Par ailleurs, Harlem Desir, représentant de l’OSCE pour la liberté des médias, a aussi exprimé sa préoccupation au sujet de la détention de journalistes au Bélarus. « Les mesures hautement disproportionnées prises par les forces de l’ordre à l’encontre de deux agences de presse indépendantes suscitent de vives inquiétudes quant au respect des médias indépendants au Bélarus », a-t-il déclaré dans un communiqué du mercredi 8 août 2018.

Quant à l’organisation Reporters Sans Frontières (RSF), elle a aussi dénoncé l’alarmante situation au Bélarus. En effet, RSF considère le Bélarus comme l’un des 25 pays le moins accueillants pour les journalistes qui figure en fait à la 155ième place au classement mondial de la liberté de la presse en 2018. Johann Bihr, le responsable du Pôle d’Europe Orientale et Asie Centrale de RSF, a mis l’accent sur les arrestations étant « clairement une tentative d’intimidation des journalistes indépendants de premier plan ». « Les mesures sont sans aucun doute disproportionnées par rapport aux accusations. Les arrestations, les perquisitions et la saisie d’ordinateurs et d’autres appareils suggèrent que les arrestations ont un caractère politique », a déclaré Bihr à Deutsche Welle.

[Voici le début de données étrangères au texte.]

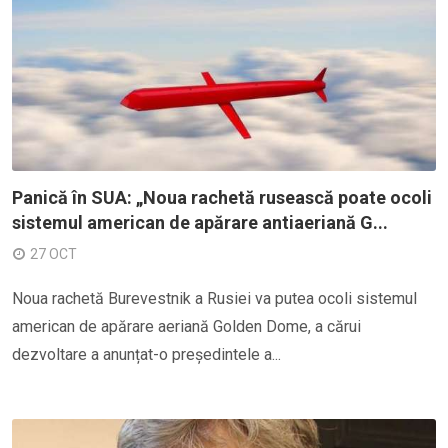
Panică în SUA: „Noua rachetă rusească poate ocoli
sistemul american de apărare antiaeriană G...
27 OCT
Noua rachetă Burevestnik a Rusiei va putea ocoli sistemul
american de apărare aeriană Golden Dome, a cărui
dezvoltare a anunțat-o președintele a...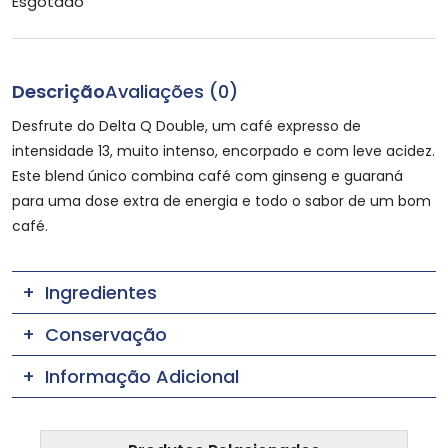
Esgotado
Descrição
Avaliações (0)
Desfrute do Delta Q Double, um café expresso de
intensidade 13, muito intenso, encorpado e com leve acidez.
Este blend único combina café com ginseng e guaraná
para uma dose extra de energia e todo o sabor de um bom
café.
Ingredientes
Conservação
Informação Adicional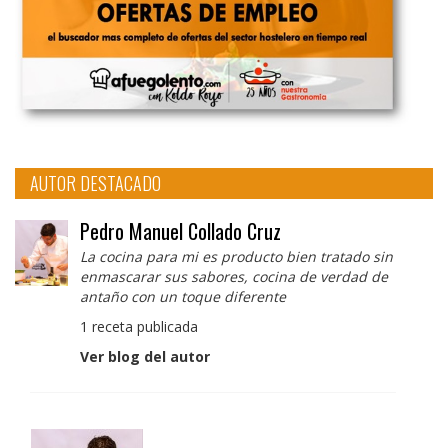
AUTOR DESTACADO
Pedro Manuel Collado Cruz
La cocina para mi es producto bien tratado sin
enmascarar sus sabores, cocina de verdad de
antaño con un toque diferente
1 receta publicada
Ver blog del autor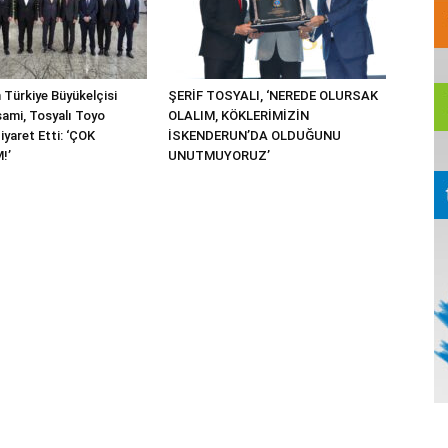
 Türkiye Büyükelçisi
ŞERİF TOSYALI, ‘NEREDE OLURSAK
ami, Tosyalı Toyo
OLALIM, KÖKLERİMİZİN
Ziyaret Etti: ‘ÇOK
İSKENDERUN’DA OLDUĞUNU
!’
UNUTMUYORUZ’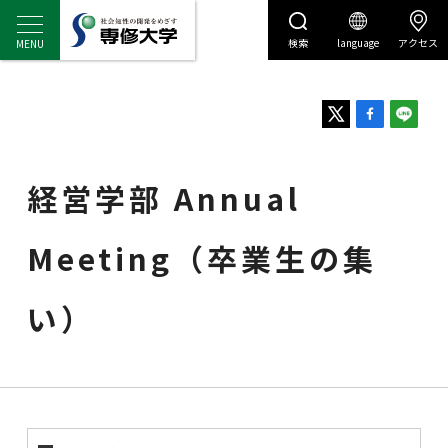
検索
language
アクセス
センディナビ
センディナビTOP
経営学部 Annual
Meeting（卒業生の集
い）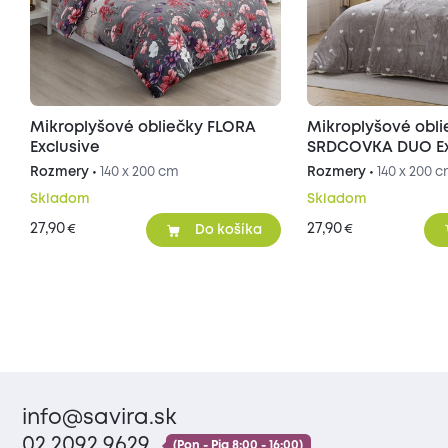
Mikroplyšové obliečky FLORA
Mikroplyšové obli
Exclusive
SRDCOVKA DUO Exc
sivé/béžové
Rozmery •
140 x 200 cm
Rozmery •
140 x 200 
Skladom
Skladom
27,90
27,90
€
€
Do košíka
info@savira.sk
02 2092 9629
(Pon - Pia 8:00 - 16:00)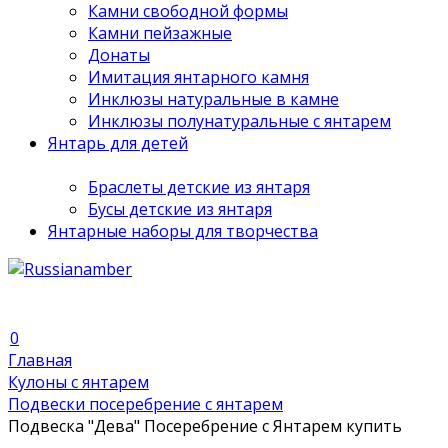
Камни свободной формы
Камни пейзажные
Донаты
Имитация янтарного камня
Инклюзы натуральные в камне
Инклюзы полунатуральные с янтарем
Янтарь для детей
Браслеты детские из янтаря
Бусы детские из янтаря
Янтарные наборы для творчества
0
Главная
Кулоны с янтарем
Подвески посеребрение с янтарем
Подвеска "Дева" Посеребрение с Янтарем купить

Enfin, le Conseil de l’Europe, qui réunit tous les pays européens sauf le Bélarus et le Vatican, a pris part dans les protestations contre les raids et l’attitude insensée du gouvernement biélorusse car elle contredit de manière flagrante la volonté officielle du pays de se rapprocher à cette organisation dont le Bélarus fut expulsé même en qualité d’un État invité en 1997 suite au référendum de 1996 orchestré par le régime de Loukachenko. Ce faisant, un attaché de presse du secrétaire général a appelé Minsk à « libérer tous les journalistes arrêtés » et « à veiller au respect de la liberté de la presse ».

On constate ainsi de très nombreuses réactions à l’étranger désapprouvant l’approche biélorusse de mener la guerre contre les médias non gouvernementaux. Or, la bonne nouvelle est la consolidation d’un groupe d’activistes et la formation de la société civile qui agissent davantage conjointement à l’intérieur du pays arrivant de plus en plus à faire entendre leur voix et osant défier ouvertement la politique répressive du gouvernement en place. Ce phénomène laisse le régime perplexe, qui a  du mal à retenir l’habituelle hégémonie des médias face à l’émergence des sources d’information alternatives plus crédibles. Cela oblige en même temps les autorités à durcir leur politique devenant davantage répressive. La bataille pour le contrôle de l’information dans la sphère publique ne fait donc que commencer.